Just one question @rymsha . We want the new alive app (lets call it app-k8s-probe) to be started as soon as possible. Would it be sufficient to put it in the deploy folder, or do we have to put it in the system folders? It probably depends on es, hazelcast and jetty at least.

@rymsha
Copy link
Contributor Author

rymsha commented Jun 5, 2020

Anything put into system/*/** folder will be deployed and started by launcher (ProvisionActivator class does this). And app will have to control its dependencies carefully.

Anything put into deploy folder is deployed and started when main services are started DeployDirectoryWatcher class does this). App will only get started when all of "standard" services are up.

So, just putting an app in this or that folder won't help much. It depends on what we want from that app and how we write it.

But I'm still trying to figure out this puzzle in my head. I believe app-k8s-probe should be available as late as possible, but not later. It sounds like opposite to what you wrote, but in practice it repeats what you meant.

@rymsha
Copy link
Contributor Author

rymsha commented Jun 5, 2020

I'm not familiar with startup probe yet. Need to try it first. Hopefully it holds rolling update same way as readiness probe. If so then:

For startup probe to succeed, all of these conditions must be met:

  • (Only clustered deployments) When node is part of Hazelcast cluster
  • (Only clustered deployments) When node is part of Elasticsearch cluster
  • Repositories have been initialized (implies local Elasticsearch readiness)
  • When essential components are running (Jetty etc...)
  • (Only clustered deployments, Only data nodes) Elasticsearch cluster has replicated all shards.
  • (Only frontend nodes) "Warmup" has been run on the node. (??? happiness probe)

For readiness probe to succeed, all of these conditions must be met:

For liveness probe to succeed, all of these conditions must be met:

??? I still can't find the good reason to automatically kill pod. Anything that depends on jetty depends on hazelcast as well (for distributed sessions). So my idea about Jetty connector maybe not so good either. We should skip liveness probe for now.
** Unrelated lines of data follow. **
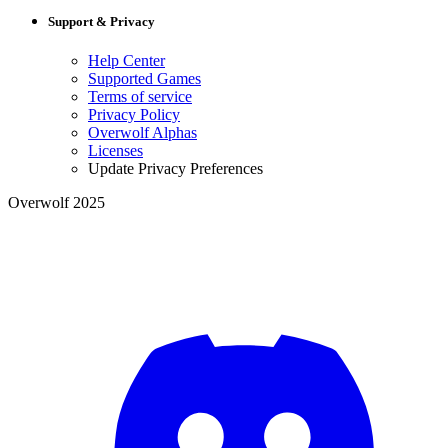
Support & Privacy
Help Center
Supported Games
Terms of service
Privacy Policy
Overwolf Alphas
Licenses
Update Privacy Preferences
Overwolf 2025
Leave it for non-legacy and fancy, but deadlock prone frameworks (like Node.js).

@gbbirkisson
Copy link
Contributor

Ok we can drop the liveness probe for now. I think the checks ...

  • (Only clustered deployments, Only data nodes) Elasticsearch cluster has replicated all shards.
  • (Only frontend nodes) "Warmup" has been run on the node. (??? happiness probe)

... should be in the readiness probe. Simply because the startup probe will kill the pods, and the readiness probe will not. So then we do not risk the startup probe killing a node that is replicating indexes.

@gbbirkisson
Copy link
Contributor

I was thinking we could expose the app-k8s-probe on port 2609. Also I was thinking it would serve as an endpoint for all the probes. This is small example on how that could look like:

@Component
public class K8sProbeReporter
    implements StatusReporter
{
    @Override
    public String getName()
    {
        return "k8s.probes";
    }

    @Override
    public MediaType getMediaType()
    {
        return MediaType.PLAIN_TEXT_UTF_8;
    }

    @Override
    public void report( final StatusContext context )
        throws IOException
    {
        Optional<String> type = context.getParameter( "type" );

        switch ( type.orElseThrow( () -> new ProbeException( "Missing 'type' parameter" ) ) )
        {
            case "startup":
                doStartupCheck();
                break;
            case "readiness":
                doReadinessCheck();
                break;
            case "liveness":
                doLivenessCheck();
                break;
            default:
                throw new ProbeException( "Invalid 'type' parameter" );
        }

        context.getOutputStream().write( "OK".getBytes( StandardCharsets.UTF_8 ) );
    }

    private void doStartupCheck()
        throws ProbeException
    {
        // We know jetty is running because otherwise we would not be serving this request
        // Also because jetty is running, we know that hazelcast is OK

        checkIfReposAreInitialized(); // This should tell us elastic search is ready

        checkIfEssentialComponentsAreRunning();

        // No checks threw exception, exit ...
    }

    private void doReadinessCheck()
        throws ProbeException
    {
        if ( isClustered() && isDataNode() && thisNodeHasNeverSeenGreenState() )
        {
            checkIfClusterInGreenState();
        }

        checkIfLocalElasticSearchAcceptsRequests();

        if ( !isClustered || isFrontendNode() )
        {
            checkIfHasDoneWarmup();
            checkIf8080Responds();
        }

        // No checks threw exception, exit ...
    }

    private void doLivenessCheck()
    {
        // Jetty is responding, so no need to do other checks
    }

    @Override
    public void report( final OutputStream stream )
        throws IOException
    {
        throw new ProbeException( "This method should not be called!" );
    }

    public static class ProbeException
        extends IOException
    {
        public ProbeException( String message )
        {
            super( message );
        }
    }
}

@rymsha
Copy link
Contributor Author

rymsha commented Jun 5, 2020

  • We want to wait for GREEN ES cluster state when pod just started - or data loss is almost guaranteed.
  • We don't want YELLOW ES cluster state to prevent front-end nodes to receive traffic - or unnecessary downtimes will always be with us.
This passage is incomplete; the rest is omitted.